A New Paradigm for Local and Sustained Release of Therapeutic Molecules to the Injured Spinal Cord for Neuroprotection and Tissue Repair

After spinal cord injury (SCI), a complex cascade of events leads to tissue degeneration and a penumbra of cell death. Neuroprotective molecules to limit tissue loss are promising; however, intravenous delivery is limited by the blood-spinal cord barrier and short systemic half-life. Current local delivery strategies are flawed: bolus injection results in drug dispersion throughout the intrathecal (IT) space, and catheters/pumps are invasive and open to infection. Our laboratory previously developed a hydrogel of hyaluronan (HA) and methylcellulose (MC) (HAMC) that, when injected into the IT space, was safe and, remarkably, had some therapeutic benefit on its own.

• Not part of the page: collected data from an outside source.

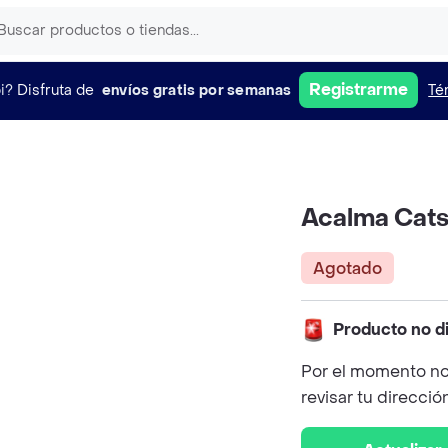
Registrarme
i?
Disfruta de
envíos gratis por semanas
Té
Acalma Cats
Agotado
Producto no d
Por el momento no
revisar tu direcció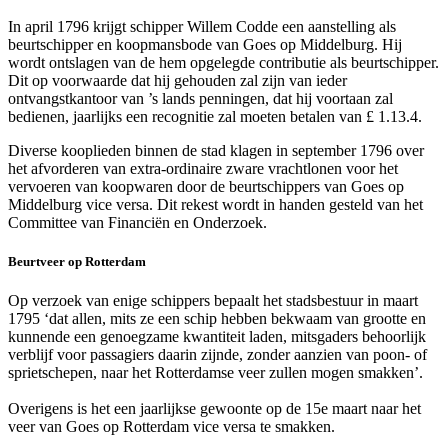
In april 1796 krijgt schipper Willem Codde een aanstelling als
beurtschipper en koopmansbode van Goes op Middelburg. Hij
wordt ontslagen van de hem opgelegde contributie als beurtschipper.
Dit op voorwaarde dat hij gehouden zal zijn van ieder
ontvangstkantoor van ’s lands penningen, dat hij voortaan zal
bedienen, jaarlijks een recognitie zal moeten betalen van £ 1.13.4.
Diverse kooplieden binnen de stad klagen in september 1796 over
het afvorderen van extra-ordinaire zware vrachtlonen voor het
vervoeren van koopwaren door de beurtschippers van Goes op
Middelburg vice versa. Dit rekest wordt in handen gesteld van het
Committee van Financiën en Onderzoek.
Beurtveer op Rotterdam
Op verzoek van enige schippers bepaalt het stadsbestuur in maart
1795 ‘dat allen, mits ze een schip hebben bekwaam van grootte en
kunnende een genoegzame kwantiteit laden, mitsgaders behoorlijk
verblijf voor passagiers daarin zijnde, zonder aanzien van poon- of
sprietschepen, naar het Rotterdamse veer zullen mogen smakken’.
Overigens is het een jaarlijkse gewoonte op de 15e maart naar het
veer van Goes op Rotterdam vice versa te smakken.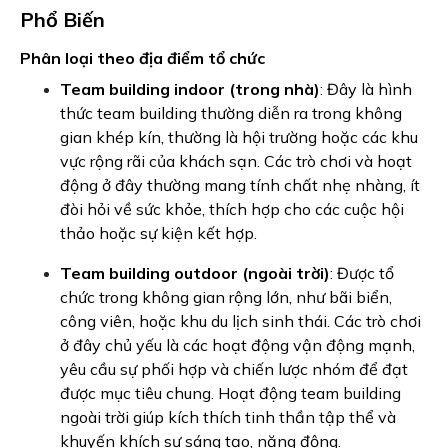
Phổ Biến
Phân loại theo địa điểm tổ chức
Team building indoor (trong nhà)
: Đây là hình
thức team building thường diễn ra trong không
gian khép kín, thường là hội trường hoặc các khu
vực rộng rãi của khách sạn. Các trò chơi và hoạt
động ở đây thường mang tính chất nhẹ nhàng, ít
đòi hỏi về sức khỏe, thích hợp cho các cuộc hội
thảo hoặc sự kiện kết hợp.
Team building outdoor (ngoài trời)
: Được tổ
chức trong không gian rộng lớn, như bãi biển,
công viên, hoặc khu du lịch sinh thái. Các trò chơi
ở đây chủ yếu là các hoạt động vận động mạnh,
yêu cầu sự phối hợp và chiến lược nhóm để đạt
được mục tiêu chung. Hoạt động team building
ngoài trời giúp kích thích tinh thần tập thể và
khuyến khích sự sáng tạo, năng động.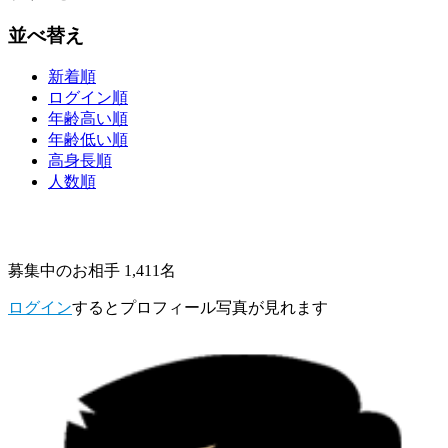
並べ替え
新着順
ログイン順
年齢高い順
年齢低い順
高身長順
人数順
募集中のお相手 1,411名
ログイン
するとプロフィール写真が見れます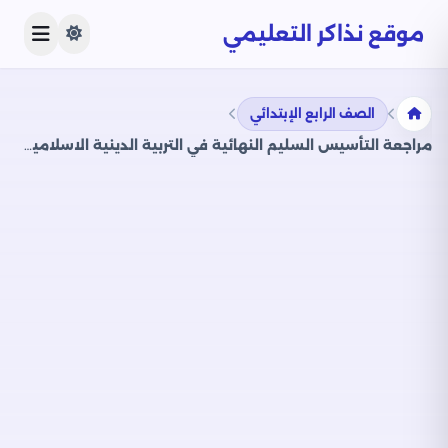
موقع نذاكر التعليمي
الصف الرابع الإبتدائي
مراجعة التأسيس السليم النهائية في التربية الدينية الاسلامية لرابعة ابتدائي الترم الثاني PDF بالاجابات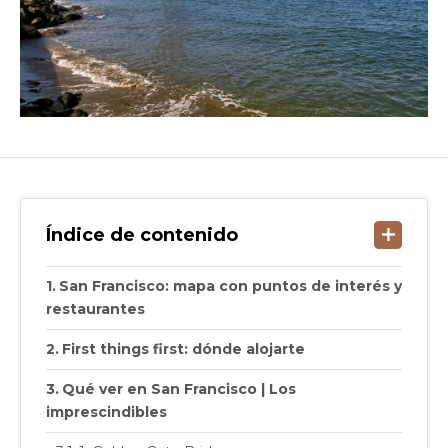
Índice de contenido
San Francisco: mapa con puntos de interés y
restaurantes
First things first: dónde alojarte
Qué ver en San Francisco | Los
imprescindibles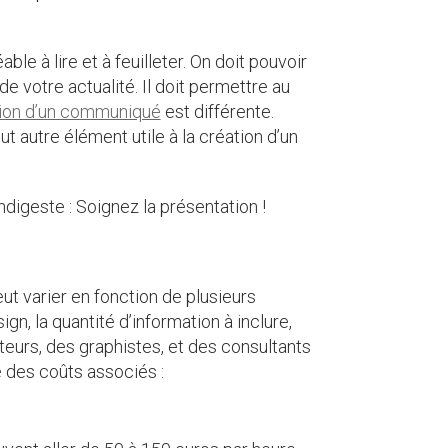
able à lire et à feuilleter. On doit pouvoir
de votre actualité. Il doit permettre au
ion d’un communiqué
est différente.
out autre élément utile à la création d’un
ndigeste : Soignez la présentation !
ut varier en fonction de plusieurs
n, la quantité d’information à inclure,
eurs, des graphistes, et des consultants
e des coûts associés :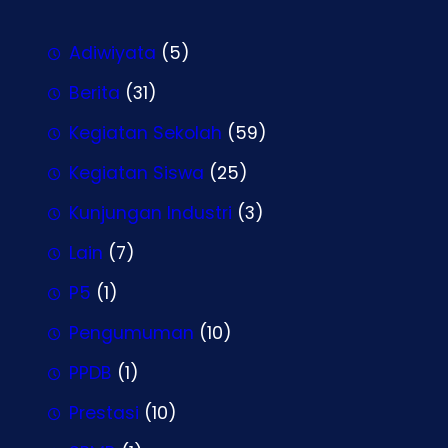
Adiwiyata
(5)
Berita
(31)
Kegiatan Sekolah
(59)
Kegiatan Siswa
(25)
Kunjungan Industri
(3)
Lain
(7)
P5
(1)
Pengumuman
(10)
PPDB
(1)
Prestasi
(10)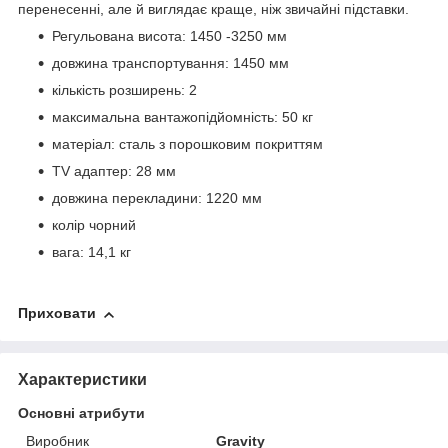
перенесенні, але й виглядає краще, ніж звичайні підставки.
Регульована висота: 1450 -3250 мм
довжина транспортування: 1450 мм
кількість розширень: 2
максимальна вантажопідйомність: 50 кг
матеріал: сталь з порошковим покриттям
TV адаптер: 28 мм
довжина перекладини: 1220 мм
колір чорний
вага: 14,1 кг
Приховати
Характеристики
Основні атрибути
Виробник
Gravity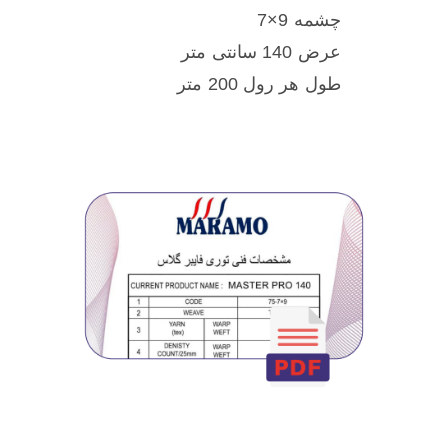
چشمه 9×7
عرض 140 سانتی متر
طول هر رول 200 متر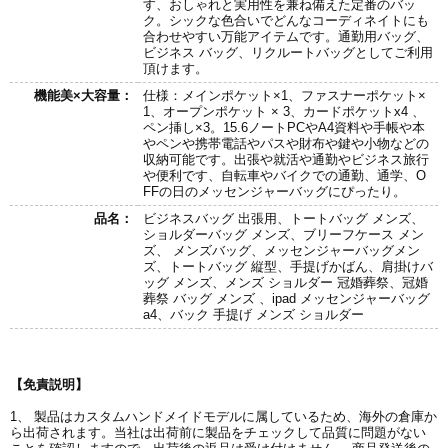
す、おしゃれと実用性を兼ね備えた定番のバッ
ク。シックな色合いでどんなコーディネイトにも
合わせやすい万能アイテムです。通勤用バッグ、
ビジネス バッグ、リクルートバッグとしてご利用
頂けます。
機能美×大容量：
仕様：メインポケット×1、ファスナーポケット×
1、オープンポケット × 3、カードポケットx4 、
ペン挿し×3。15.6ノートPCやA4資料や手帳や本
やペンや携帯電話やパスや財布や鍵や小物などの
収納可能です。出張や就活や通勤やビジネス旅行
や便利です、自転車やバイクでの通勤、通学、O
FFの日のメッセンジャーバッグにぴったり。
品名：
ビジネスバッグ 出張用、トートバッグ メンズ、
ショルダーバッグ メンズ、ブリーフケース メン
ズ、 メンズバッグ、メッセンジャーバッグメン
ズ、トートバッグ 縦型、手提げかばん、肩掛けバ
ッグ メンズ、メンズ ショルダー 冠婚葬祭、冠婚
葬祭 バッグ メンズ 、ipad メッセンジャーバッグ
a4、バック 手提げ メンズ ショルダー
【免責説明】
1、 製品はカスタムハンドメイドモデルに属しているため、海外の倉庫か
ら出荷されます。当社は出荷前に製品をチェックして品質に問題がない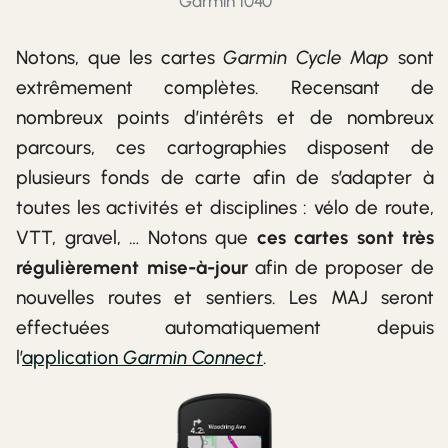
Garmin 1040
Notons, que les cartes
Garmin Cycle Map
sont
extrêmement complètes. Recensant de
nombreux points d’intérêts et de nombreux
parcours, ces cartographies disposent de
plusieurs fonds de carte afin de s’adapter à
toutes les activités et disciplines : vélo de route,
VTT, gravel, … Notons que
ces cartes sont très
régulièrement mise-à-jour
afin de proposer de
nouvelles routes et sentiers. Les MAJ seront
effectuées automatiquement depuis
l’
application
Garmin Connect
.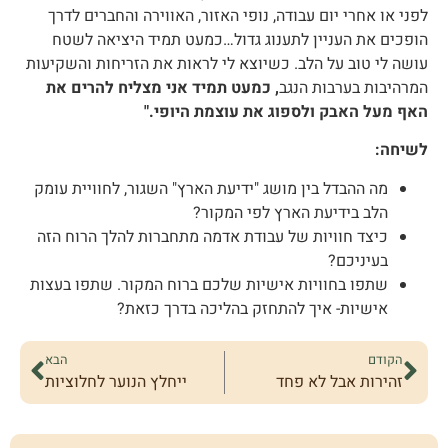
לפני או אחרי יום עבודה, נופי האזור, האווירה והחברים לדרך
הופכים את העניין לתענוג גדול…כמעט תמיד היציאה לשטח
עושה לי טוב על הלב. כשיוצא לי לראות את הזריחות והשקיעות
המרהיבות בערבות הנגב
, כמעט תמיד אני מצליח להרים את
האף מעל האבק ולספוג את עוצמת היופי."
לשיחה:
מה ההבדל בין מושג "ידיעת הארץ" השגור, לחוויית עומק
הלב בידיעת הארץ לפי המקור?
כיצד חוויות של עבודת אדמה מתחברות להלך הרוח הזה
בעיניכם?
שתפו בחוויות אישיות שלכם ברוח המקור. שתפו בעצות
אישיות- איך להתחזק בהליכה בדרך כזאת?
הקודם
הבא
זהירות אבל לא פחד
ייחלץ הנוער לחלוציות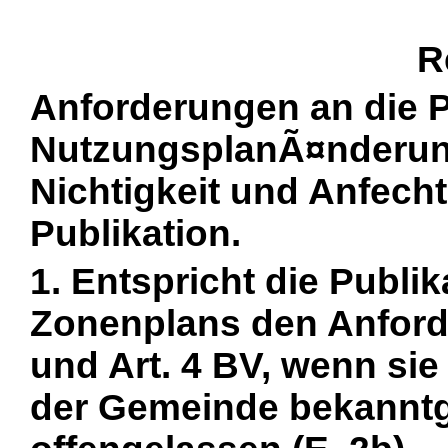
R
Anforderungen an die Pu
NutzungsplanÃ¤nderunge
Nichtigkeit und Anfecht
Publikation.
1. Entspricht die Publik
Zonenplans den Anford
und Art. 4 BV, wenn si
der Gemeinde bekannt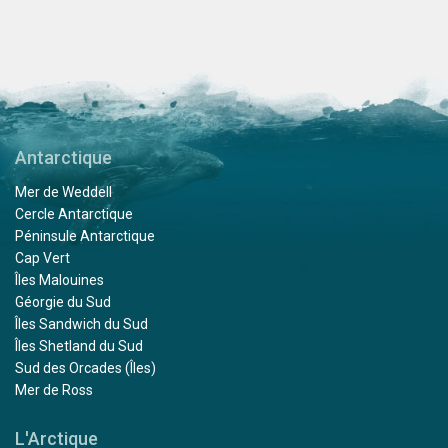
Antarctique
Mer de Weddell
Cercle Antarctique
Péninsule Antarctique
Cap Vert
Îles Malouines
Géorgie du Sud
Îles Sandwich du Sud
Îles Shetland du Sud
Sud des Orcades (Îles)
Mer de Ross
L'Arctique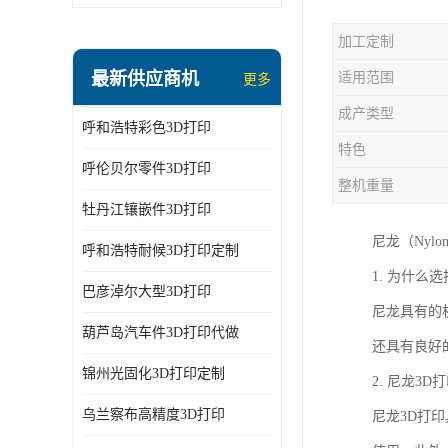
加工定制
最新供应商机
适用范围
更多
成产类型
呼和浩特彩色3D打印
特色
呼伦贝尔零件3D打印
整机重量
牡丹江镶嵌件3D打印
尼龙（Ny
呼和浩特耐候3D打印定制
1. 为什么
巴彦淖尔大型3D打印
尼龙具有的
葫芦岛汽车件3D打印代做
还具有良好
锦州光固化3D打印定制
2. 尼龙3
乌兰察布高精度3D打印
尼龙3D打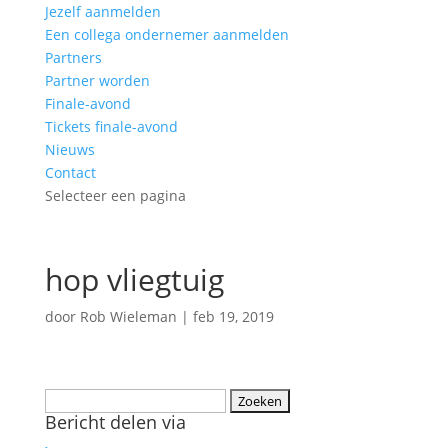
Jezelf aanmelden
Een collega ondernemer aanmelden
Partners
Partner worden
Finale-avond
Tickets finale-avond
Nieuws
Contact
Selecteer een pagina
hop vliegtuig
door
Rob Wieleman
|
feb 19, 2019
Zoeken
Bericht delen via
naar: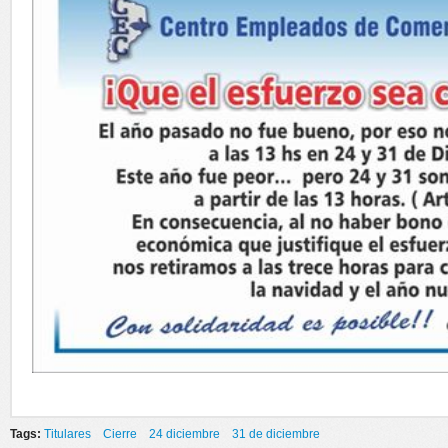
Tags:
Titulares
Cierre
24 diciembre
31 de diciembre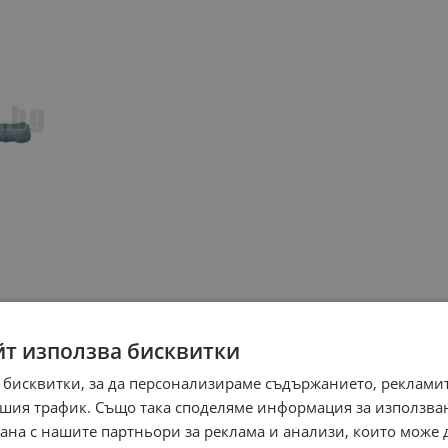
йт използва бисквитки
 бисквитки, за да персонализираме съдържанието, рекламит
шия трафик. Също така споделяме информация за използва
рана с нашите партньори за реклама и анализи, които може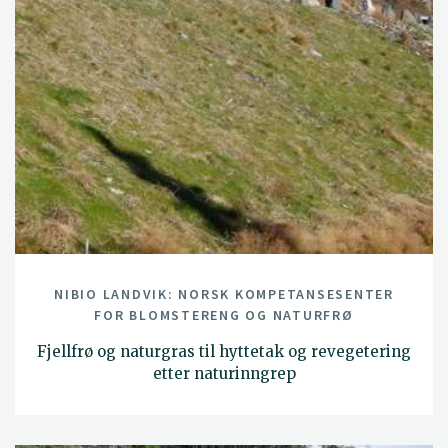
NIBIO LANDVIK: NORSK KOMPETANSESENTER
FOR BLOMSTERENG OG NATURFRØ
Fjellfrø og naturgras til hyttetak og revegetering
etter naturinngrep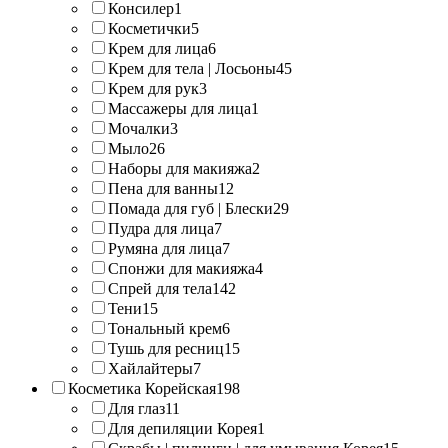
Консилер
1
Косметички
5
Крем для лица
6
Крем для тела | Лосьоны
45
Крем для рук
3
Массажеры для лица
1
Мочалки
3
Мыло
26
Наборы для макияжа
2
Пена для ванны
12
Помада для губ | Блески
29
Пудра для лица
7
Румяна для лица
7
Спонжи для макияжа
4
Спрей для тела
142
Тени
15
Тональный крем
6
Тушь для ресниц
15
Хайлайтеры
7
Косметика Корейская
198
Для глаз
11
Для депиляции Корея
1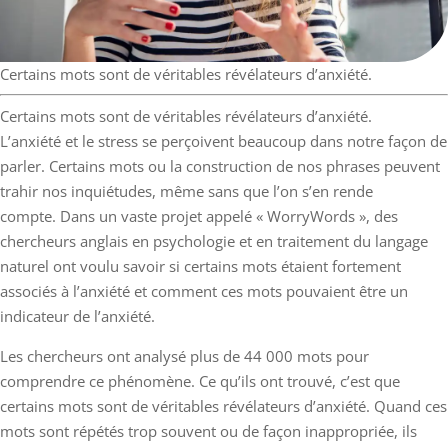
Certains mots sont de véritables révélateurs d’anxiété.
Certains mots sont de véritables révélateurs d’anxiété.
L’anxiété et le stress se perçoivent beaucoup dans notre façon de
parler. Certains mots ou la construction de nos phrases peuvent
trahir nos inquiétudes, même sans que l’on s’en rende
compte. Dans un vaste projet appelé « WorryWords », des
chercheurs anglais en psychologie et en traitement du langage
naturel ont voulu savoir si certains mots étaient fortement
associés à l’anxiété et comment ces mots pouvaient être un
indicateur de l’anxiété.
Les chercheurs ont analysé plus de 44 000 mots pour
comprendre ce phénomène. Ce qu’ils ont trouvé, c’est que
certains mots sont de véritables révélateurs d’anxiété. Quand ces
mots sont répétés trop souvent ou de façon inappropriée, ils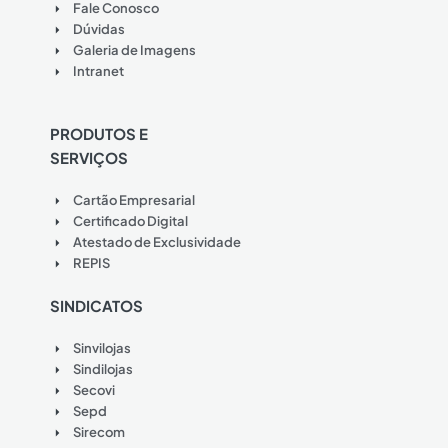
Fale Conosco
Dúvidas
Galeria de Imagens
Intranet
PRODUTOS E
SERVIÇOS
Cartão Empresarial
Certificado Digital
Atestado de Exclusividade
REPIS
SINDICATOS
Sinvilojas
Sindilojas
Secovi
Sepd
Sirecom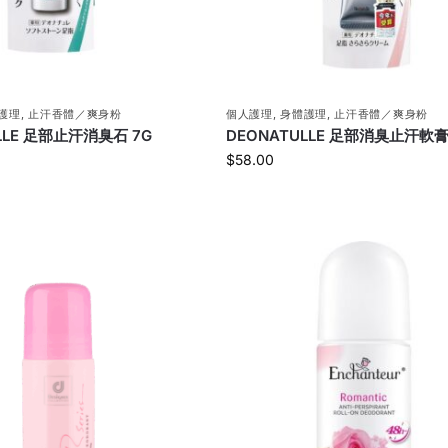
護理
,
止汗香體／爽身粉
個人護理
,
身體護理
,
止汗香體／爽身粉
LLE 足部止汗消臭石 7G
DEONATULLE 足部消臭止汗軟膏
$
58.00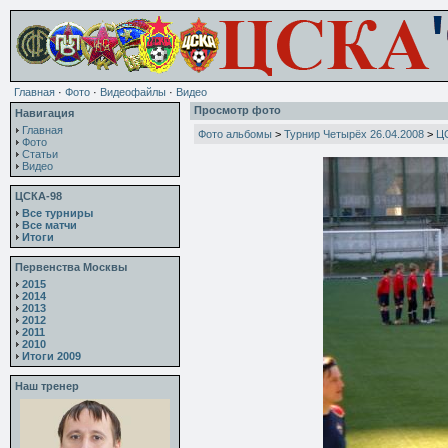
Главная
·
Фото
·
Видеофайлы
·
Видео
Просмотр фото
Навигация
Главная
Фото альбомы
>
Турнир Четырёх 26.04.2008
>
Ц
Фото
Статьи
Видео
ЦСКА-98
Все турниры
Все матчи
Итоги
Первенства Москвы
2015
2014
2013
2012
2011
2010
Итоги 2009
Наш тренер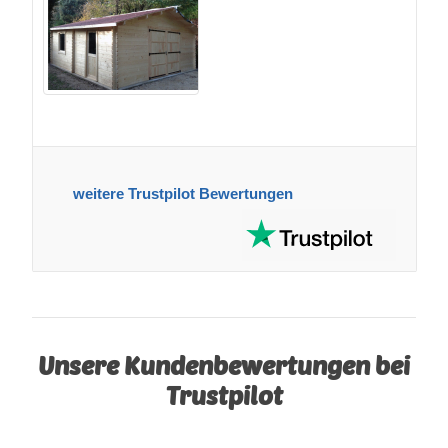
weitere Trustpilot Bewertungen
Unsere Kundenbewertungen bei
Trustpilot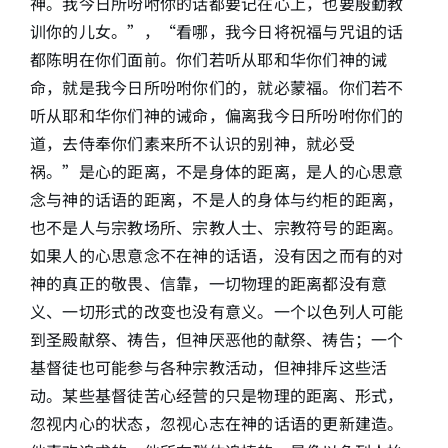
神。我今日所吩咐你的话都要记在心上，也要殷勤教
训你的儿女。”，“看哪，我今日将祝福与咒诅的话
都陈明在你们面前。你们若听从耶和华你们神的诫
命，就是我今日所吩咐你们的，就必蒙福。你们若不
听从耶和华你们神的诫命，偏离我今日所吩咐你们的
道，去侍奉你们素来所不认识的别神，就必受
祸。”是心的距离，不是身体的距离，是人的心思意
念与神的话语的距离，不是人的身体与约柜的距离，
也不是人与宗教场所、宗教人士、宗教符号的距离。
如果人的心思意念不在神的话语，没有因之而有的对
神的真正的敬畏、信靠，一切物理的距离都没有意
义、一切形式的改变也没有意义。一个以色列人可能
到圣殿献祭、祷告，但神厌恶他的献祭、祷告；一个
基督徒也可能参与各种宗教活动，但神排斥这些活
动。某些基督徒苦心经营的只是物理的距离、形式，
忽视内心的状态，忽视心志在神的话语的更新建造。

In order to test this new paradigm of local and sustained delivery, relative to conventional delivery strategies, we tested, for the first time, the in vivo efficacy of HAMC as an IT drug delivery system by delivering a known neuroprotective molecule, erythropoietin (EPO). In vitro studies showed that EPO was released from HAMC within 16 h, with 80% bioactivity maintained. When the material alone was injected in vivo, individual fluorescent labels on HA and MC showed that HA dissolved from the gel within 24 h, whereas the hydrophobically associated MC persisted in the IT space for 4-7 days. Using a clip compression injury model of moderate severity, HAMC with EPO was injected in the IT space and, in order to better understand the potential of this delivery system, compared to the therapeutic effect of both common delivery strategies-IT EPO and intraperitoneal EPO-and a control of IT HAMC alone. IT HAMC delivery of EPO resulted in both reduced cavitation after SCI and a greater number of neurons relative to the other delivery strategies. These data suggest that the localized and sustained release of EPO at the tissue site by HAMC delivery enhances neuroprotection. This new system of IT delivery holds great promise for the safe, efficacious, and local delivery of therapeutic molecules directly to the spinal cord.